If that was some form of sarcasm, I apologize. It seems my sarcasm detector isn't working well today.

cwtnospam 06-08-2008 09:24 PM

Quote:

Originally Posted by Anti (Post 475115)
If that was some form of sarcasm, I apologize. It seems my sarcasm detector isn't working well today.

Not really sarcasm. My point was that Lode Runner was written in 1984. I bought the Dual G5 in 2004, and Leopard came out in 2007. That means that you could run a 23 year old program on the most current operating system on hardware that was still relevant (although certainly state of the art) in 2007, up until Leopard came out. That's not perfect, but it is pretty good.

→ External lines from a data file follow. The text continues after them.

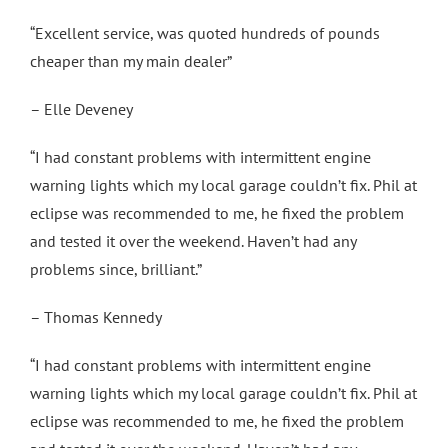
“Excellent service, was quoted hundreds of pounds
cheaper than my main dealer”
– Elle Deveney
“I had constant problems with intermittent engine
warning lights which my local garage couldn’t fix. Phil at
eclipse was recommended to me, he fixed the problem
and tested it over the weekend. Haven’t had any
problems since, brilliant.”
– Thomas Kennedy
“I had constant problems with intermittent engine
warning lights which my local garage couldn’t fix. Phil at
eclipse was recommended to me, he fixed the problem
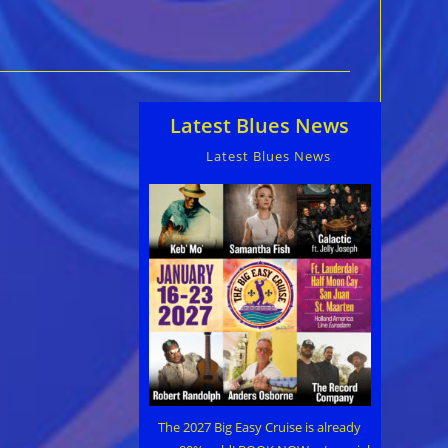
Latest Blues News
Latest Blues News
The 2027 Big Easy Cruise is already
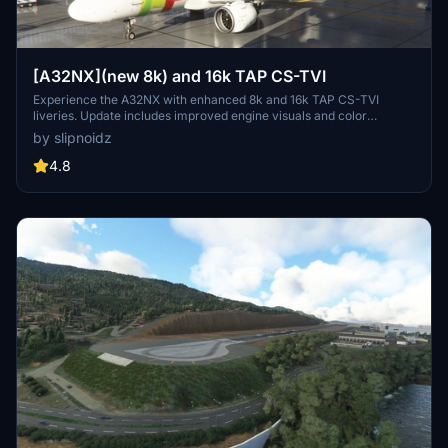
[A32NX](new 8k) and 16k TAP CS-TVI
Experience the A32NX with enhanced 8k and 16k TAP CS-TVI
liveries. Update includes improved engine visuals and color
accuracy, aligning closely with the real TAP aircraft. Choose
by slipnoidz
between the two high-quality options when downloading to
customize your flight experience.
4.8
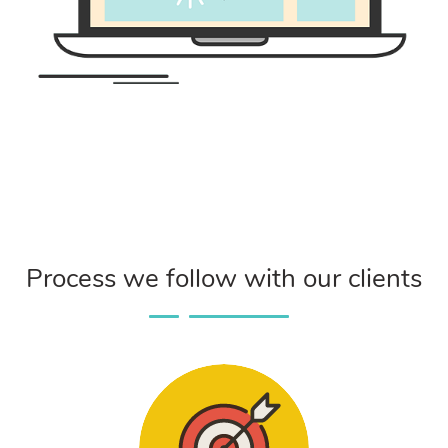
Process we follow with our clients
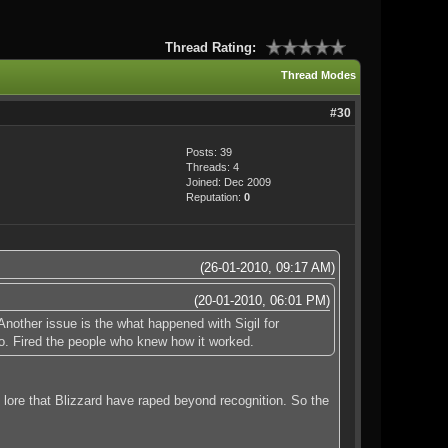
Thread Rating:
Thread Modes
#30
Posts: 39
Threads: 4
Joined: Dec 2009
Reputation:
0
(26-01-2010, 09:17 AM)
(20-01-2010, 06:01 PM)
nother issue is the what happened with Sigil for
o. Fired the people who knew how it worked.
lore that Blizzard have raped beyond recognition. So the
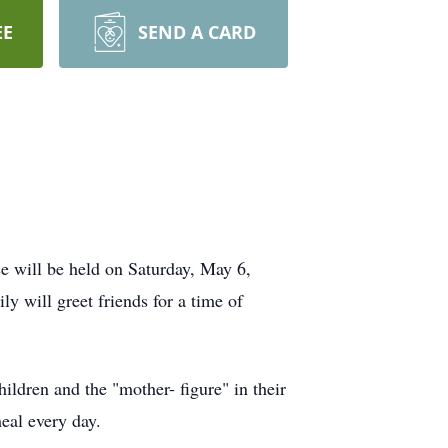
EE
SEND A CARD
 will be held on Saturday, May 6,
 will greet friends for a time of
ldren and the "mother- figure" in their
eal every day.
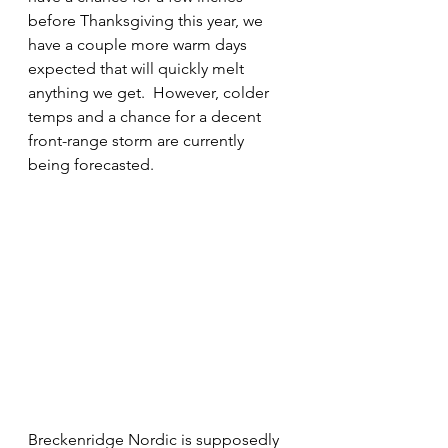
before Thanksgiving this year, we 
have a couple more warm days 
expected that will quickly melt 
anything we get.  However, colder 
temps and a chance for a decent 
front-range storm are currently 
being forecasted.
Breckenridge Nordic is supposedly 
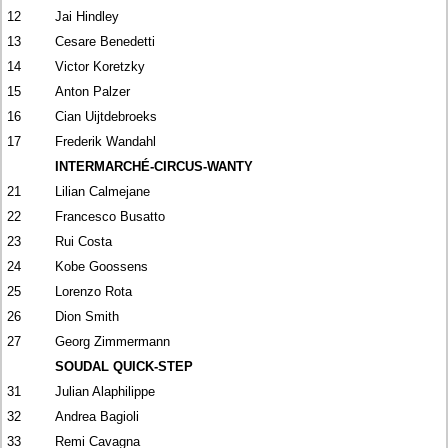
12
Jai Hindley
13
Cesare Benedetti
14
Victor Koretzky
15
Anton Palzer
16
Cian Uijtdebroeks
17
Frederik Wandahl
INTERMARCHÉ-CIRCUS-WANTY
21
Lilian Calmejane
22
Francesco Busatto
23
Rui Costa
24
Kobe Goossens
25
Lorenzo Rota
26
Dion Smith
27
Georg Zimmermann
SOUDAL QUICK-STEP
31
Julian Alaphilippe
32
Andrea Bagioli
33
Remi Cavagna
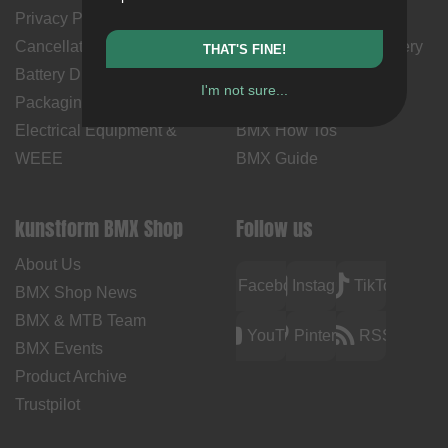
Privacy Policy
Returns
Cancellation Policy & Form
Shipping Costs & Delivery
THAT'S FINE!
Battery Disposal
Time
I'm not sure...
Packaging Disposal
Contact Us
Electrical Equipment &
BMX How Tos
WEEE
BMX Guide
kunstform BMX Shop
Follow us
About Us
Facebook
Instagram
TikTok
BMX Shop News
BMX & MTB Team
YouTube
Pinterest
RSS
BMX Events
Product Archive
Trustpilot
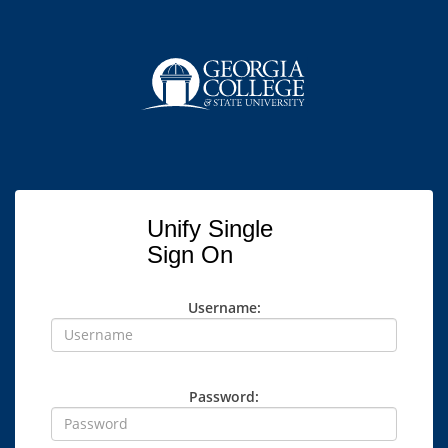
Unify Single
Sign On
Username:
Password:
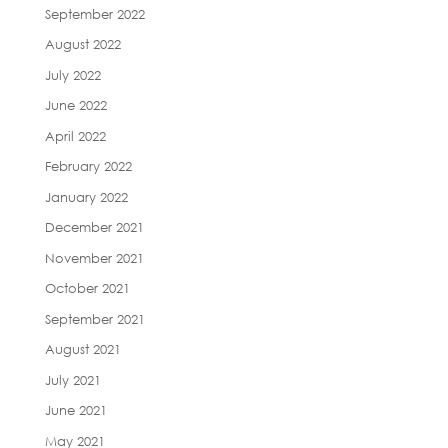
September 2022
August 2022
July 2022
June 2022
April 2022
February 2022
January 2022
December 2021
November 2021
October 2021
September 2021
August 2021
July 2021
June 2021
May 2021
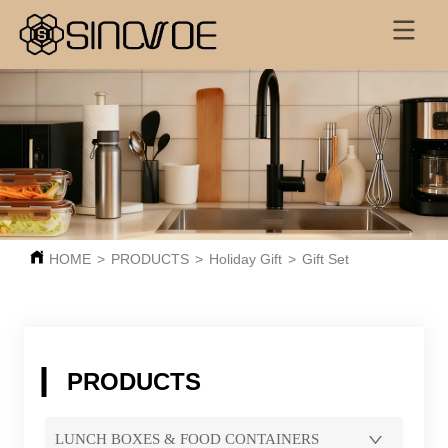
HOME
>
PRODUCTS
>
Holiday Gift
>
Gift Set
PRODUCTS
LUNCH BOXES & FOOD CONTAINERS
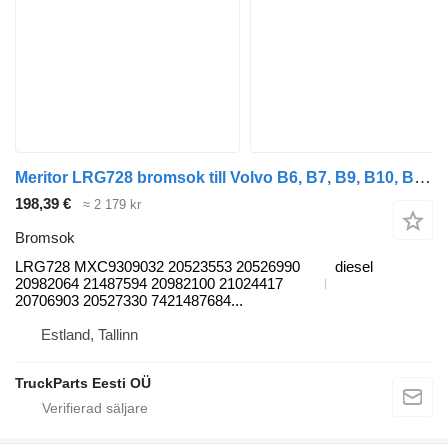
Meritor LRG728 bromsok till Volvo B6, B7, B9, B10, B12 bus (1978-2011) buss
198,39 €
≈ 2 179 kr
Bromsok
LRG728 MXC9309032 20523553 20526990
diesel
20982064 21487594 20982100 21024417
20706903 20527330 7421487684...
Estland, Tallinn
TruckParts Eesti OÜ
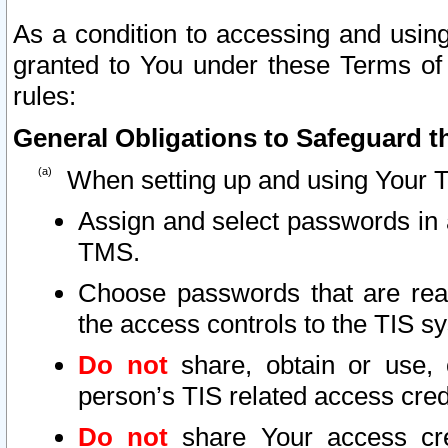
As a condition to accessing and using
granted to You under these Terms of 
rules:
General Obligations to Safeguard th
When setting up and using Your T
Assign and select passwords in 
TMS.
Choose passwords that are reas
the access controls to the TIS s
Do not
share, obtain or use, 
person’s TIS related access cre
Do not
share Your access cre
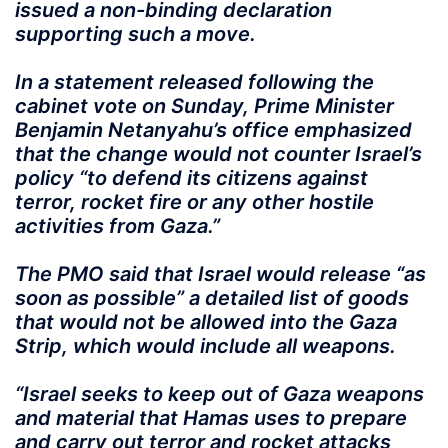
issued a non-binding declaration
supporting such a move.
In a statement released following the
cabinet vote on Sunday, Prime Minister
Benjamin Netanyahu’s office emphasized
that the change would not counter Israel’s
policy “to defend its citizens against
terror, rocket fire or any other hostile
activities from Gaza.”
The PMO said that Israel would release “as
soon as possible” a detailed list of goods
that would not be allowed into the Gaza
Strip, which would include all weapons.
“Israel seeks to keep out of Gaza weapons
and material that Hamas uses to prepare
and carry out terror and rocket attacks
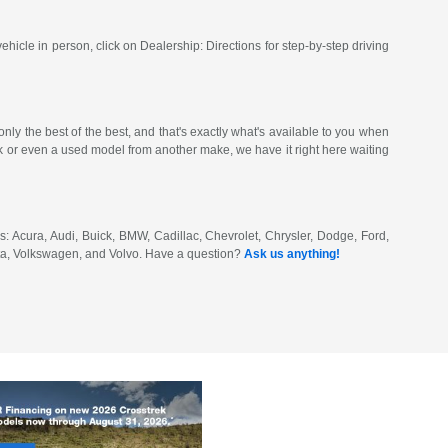
vehicle in person, click on Dealership: Directions for step-by-step driving
ly the best of the best, and that's exactly what's available to you when
or even a used model from another make, we have it right here waiting
: Acura, Audi, Buick, BMW, Cadillac, Chevrolet, Chrysler, Dodge, Ford,
ota, Volkswagen, and Volvo. Have a question?
Ask us anything!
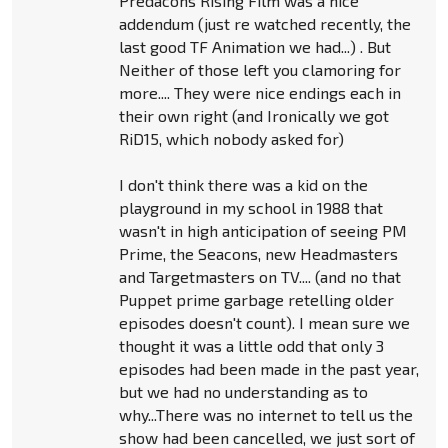
Predacons Rising Film was a nice
addendum (just re watched recently, the
last good TF Animation we had...) . But
Neither of those left you clamoring for
more.... They were nice endings each in
their own right (and Ironically we got
RiD15, which nobody asked for)
I don't think there was a kid on the
playground in my school in 1988 that
wasn't in high anticipation of seeing PM
Prime, the Seacons, new Headmasters
and Targetmasters on TV.... (and no that
Puppet prime garbage retelling older
episodes doesn't count). I mean sure we
thought it was a little odd that only 3
episodes had been made in the past year,
but we had no understanding as to
why...There was no internet to tell us the
show had been cancelled, we just sort of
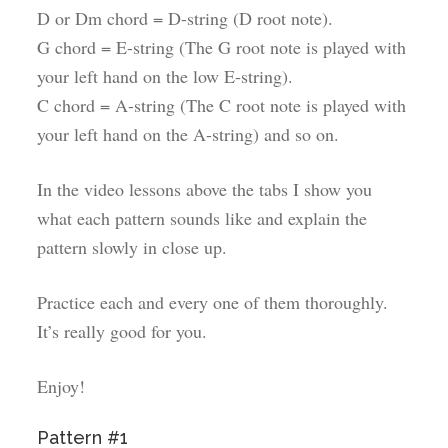
D or Dm chord = D-string (D root note).
G chord = E-string (The G root note is played with
your left hand on the low E-string).
C chord = A-string (The C root note is played with
your left hand on the A-string) and so on.
In the video lessons above the tabs I show you
what each pattern sounds like and explain the
pattern slowly in close up.
Practice each and every one of them thoroughly.
It’s really good for you.
Enjoy!
Pattern #1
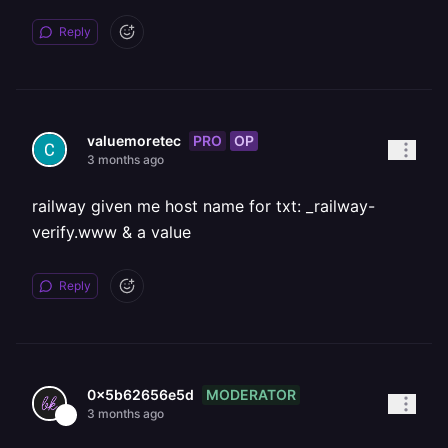
Reply
PRO
OP
valuemoretec
3 months ago
railway given me host name for txt: _railway-
verify.www & a value
Reply
MODERATOR
0x5b62656e5d
3 months ago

There does need to be a cut off though, and I think at this point, we've all had plenty of notice. We've seen other systems become obsolete, and we've seen others have problems with Y2K, and other issues related to old data/software. It's time to start thinking about what to do with our old software and data, especially if it's more than a dozen years old. That is after all, more than 6 iterations of Moore's Law.

ThreeDee 06-08-2008 09:38 PM

Anybody remember Power Pete?

navaho 06-09-2008 12:50 PM

Quote:

Originally Posted by cwtnospam (Post 474805)
And there's nothing wrong with that, especially since they do it by making us want to upgrade. We aren't forced to do it. ;)

That was where I was headed as you noted, but I figured that I'd already pushed pretty hard. Shoulda completed my thought I guess.

AHunter3 06-09-2008 01:37 PM

I personally would like the infinite backwards compatibility. I will pull back to my original recommendation though: except for weirdos like me, the ability to run MacOS 9 vintage apps would be sufficient, hence my recommendation to buy up & solidify SheepShaver.

cwtnospam 06-09-2008 01:43 PM

Quote:

Originally Posted by AHunter3 (Post 475250)
I personally would like the infinite backwards compatibility.

Who woudn't? ;)
The problem is that it gets more difficult to do the farther out you get, and the returns diminish rapidly, especially while Moore's law still holds. At some point it just isn't worth doing.

Anti 06-09-2008 02:52 PM

Looks like it IS Snow Leopard.

I just hope it isn't as it sounds. IE we pay for a ton of things that SHOULD have been included in a Leopard update.

Photek 06-09-2008 04:27 PM

AT LAST!!!!

AT LONG LAST!!!

I CAN HARDLY BELIEVE IT!!!!

10.6 will FINALLY have integration BUILT IN for Exchange (only 2007)

In only a year I will be able to share contacts and cal's with my work colleagues! (so long as my work update their agin Win2000 Server)

kel101 06-09-2008 05:09 PM

Quote:

Originally Posted by Photek (Post 475291)
AT LAST!!!!

AT LONG LAST!!!

I CAN HARDLY BELIEVE IT!!!!

10.6 will FINALLY have integration BUILT IN for Exchange (only 2007)

In only a year I will be able to share contacts and cal's with my work colleagues! (so long as my work update their agin Win2000 Server)

errrm yaay exchange integration ....(i assume thats good)

schneb 06-09-2008 05:31 PM

Is Snow Leopard just Leopard cleaned up? Good, it needs it. Completely inconsistent interface.

kel101 06-09-2008 05:36 PM

surly leopard users should get it at a discount as well

hayne 06-09-2008 05:47 PM

Quote:

Originally Posted by kel101 (Post 475308)
surly leopard users should get it at a discount as well

Maybe even pleasantly happy Leopard users will get a discount.